What wisdom would Mother Demdike pass on to mothers and daughters of our time? Seize your power while you can, for the tide can turn so quickly, especially when shifting political currents encourage those who monger any kind of witch hunt. Treasure your power. Use it wisely. There’s much blessing to be found there. Don’t turn away or deny it or flee from it. The refusal of the call only leads to tragedy. Embrace your power and be true to yourself.
Saint Mary's Church in Newchurch in Pendle, as spooky a place as any to hold the Vigil of the Eve of Saint Mark.
One of the most intriguing English superstitions was the Vigil of the Eve of Saint Mark.

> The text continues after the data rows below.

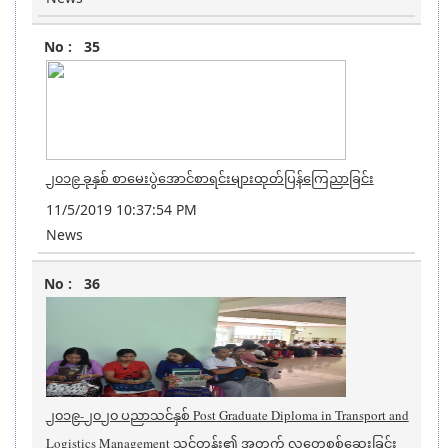
35
၂၀၁၉ ခုနှစ် စာမေးပွဲအောင်စာရင်းများထုတ်ပြန်ကြေညာခြင်း
11/5/2019 10:37:54 PM
News
36
၂၀၁၉-၂၀၂၀ ပညာသင်နှစ် Post Graduate Diploma in Transport and
Logistics Management သင်တန်း၏ အတွက် လူတွေ့စစ်ဆေးခြင်း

Those of gothic sensibilities take note.
On April 24, the night before the feast day of Saint Mark the Evangelist, the morbidly curious gathered on the church porch between the hours of 11:00 pm and 1:00 am, in hope of seeing the ghosts of all who would die and be buried in the churchyard that coming year. It was believed that those who would die earlier in that year appeared first, following by those who would die later in the year.
Robert Chambers (1802-1871), prolific writer of reference books, recorded this lore in his massive encyclopaedia, Book of Days: A Miscellany of Popular Antiquities, now accessible online.
Chambers cites an account written by Gervase Hollis, colonel to Charles I. Hollis professed to have heard the tale from a minister, Liveman Rampaine, the household chaplain to Sir Thomas Munson, of Burton in Lincoln.
In the year 1631, two men (inhabitants of Burton) agreed betwixt themselves upon St. Mark's eve at night to watch in the churchyard at Burton, to try whether or no (according to the ordinary belief amongst the common people) they should see the Spectra, or Phantasma of those persons which should die in that parish the year following. To this intent, having first performed the usual ceremonies and superstitions, late in the night, the moon shining then very bright, they repaired to the church porch, and there seated themselves, continuing there till near twelve of the clock. About which time (growing weary with expectation and partly with fear) they resolved to depart, but were held fast by a kind of insensible violence, not being able to move a foot.
About midnight, upon a sudden (as if the moon had been eclipsed), they were environed with a black darkness; immediately after, a kind of light, as if it had been a resultancy from torches. Then appears, coming towards the church porch, the minister of the place, with a book in his hand, and after him one in a winding-sheet, whom they both knew to resemble one of their neighbours. The church doors immediately fly open, and through pass the apparitions, and then the doors clap to again. Then they seem to hear a muttering, as if it were the burial service, with a rattling of bones and noise of earth, as in the filling up of a grave. Suddenly a still silence, and immediately after the apparition of the curate again, with another of their neighbours following in a winding-sheet, and so a third, fourth, and fifth, every one attended with the same circumstances as the first.
These all having passed away, there ensued a serenity of the sky, the moon shining bright, as at the first; they themselves being restored to their former liberty to walk away, which they did sufficiently affrighted. The next day they kept within doors, and met not together, being both of them exceedingly ill, by reason of the affrightment which had terrified them the night before.
The manuscript goes on to explain how the men did indeed claim to witness the deaths occurring in their community, including that of an infant newly born. These traditions were most prevalent in the North and West of England, and it was believed that, before the vigil, watchers should fast and circle around the church before taking up position.
John Keats’s poem, The Eve of Saint Mark, delves into this folklore.